The most important tool that will help your audience believe in your characters is elaboration of motive. If you don’t tell your audience what a character’s motives are, the audience will assume the obvious motive: a simple, single motive, a naked archetype or a cliché. To make characters more believable, more real, we give them more complex, even contradictory motives, and we justify them better.
In the heroic fantasy film Conan the Barbarian, young Conan’s mother is killed before his eyes. He spends the rest of the film searching for the murderer. It isn’t hard for the audience to grasp the idea that he’s looking for revenge.
Let’s suppose that you wanted to start with the same situation, but you wanted Conan to be a more believable human being. His relentless obsession with revenge is not enough to sustain a realistic novel. The easiest step is to diversify–give him other motives, other interests, purposes and loyalties. There would be many times when he did not think of revenge.

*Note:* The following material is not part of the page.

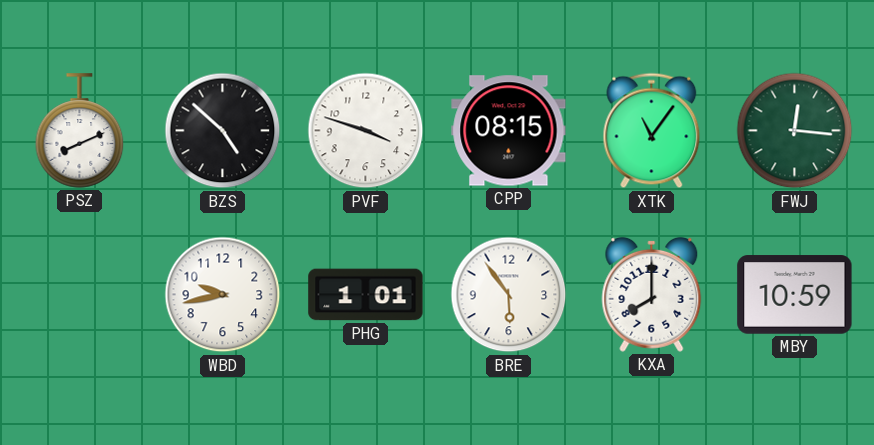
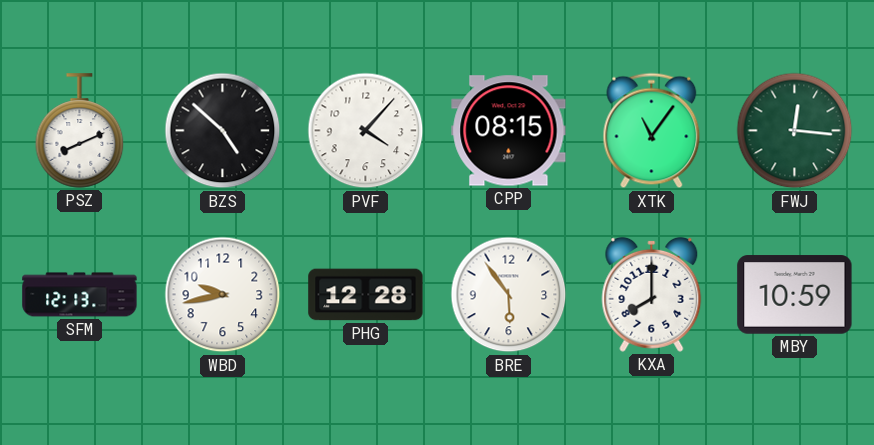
PVF: 3:48 -> 4:07
SFM: none -> 12:13
PHG: 1:01 -> 12:28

A more daring step is to make him even more complex: He is searching for the murderer, not to kill him, but to serve him. In Conan’s mind the man’s cruelty has been transformed into justice–he killed my mother, thinks Conan, because she is weak and small. I will be strong and large, and he will find me worthy.
This kind of motivation is borderline pathological–but it is also intriguing and believable, not at all the predictable revenge cliché.
One of the advantages of prose fiction is that you can bring all of a character’s motives into the open. Because we can sometimes see into the characters’ minds, their thoughts and feelings, their plans and reactions, we can also watch them shift from one motive to another. We can go one layer deeper, and discover motives that the characters don’t even know they have.
Each new revelation of a main character’s motive is not a simple matter of adding more information–it revises all the information that has gone before. Events that we thought meant one thing now mean another. The present constantly revises the meaning of the past. Revelation of the past constantly revises the meaning of the present. This is the primary device of detective fiction (and psychoanalysis), but all other genres use the technique as well.
There is a cost. The discovery of motive always requires examination of a character’s thoughts, either through her dialogue with other characters, through direct telling of those thoughts, or by implication as new facts are revealed. All these examinations of motive come at the expense of action. A character who endlessly tries to understand her own motives eventually becomes a bore.